#### [Input data]
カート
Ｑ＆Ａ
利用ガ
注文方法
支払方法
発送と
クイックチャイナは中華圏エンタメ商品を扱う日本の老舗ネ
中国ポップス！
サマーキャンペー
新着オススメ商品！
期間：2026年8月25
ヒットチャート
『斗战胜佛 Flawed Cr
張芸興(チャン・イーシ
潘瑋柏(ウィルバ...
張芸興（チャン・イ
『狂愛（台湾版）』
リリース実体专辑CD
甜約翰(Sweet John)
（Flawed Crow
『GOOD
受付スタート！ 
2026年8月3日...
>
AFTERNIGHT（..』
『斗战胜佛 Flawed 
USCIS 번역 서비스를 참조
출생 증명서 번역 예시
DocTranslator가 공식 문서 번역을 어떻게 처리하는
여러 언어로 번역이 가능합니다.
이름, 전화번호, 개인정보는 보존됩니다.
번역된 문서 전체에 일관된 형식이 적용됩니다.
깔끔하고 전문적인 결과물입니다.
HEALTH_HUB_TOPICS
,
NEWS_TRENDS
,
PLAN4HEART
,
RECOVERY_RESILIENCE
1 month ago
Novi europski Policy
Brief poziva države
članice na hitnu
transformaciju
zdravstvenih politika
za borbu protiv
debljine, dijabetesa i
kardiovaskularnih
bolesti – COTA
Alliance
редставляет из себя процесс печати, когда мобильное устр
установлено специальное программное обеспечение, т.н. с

#### [What the task asks]
In the listing, how many lines have the word "Flawed"? Write only that number.

#### [Written solution]
3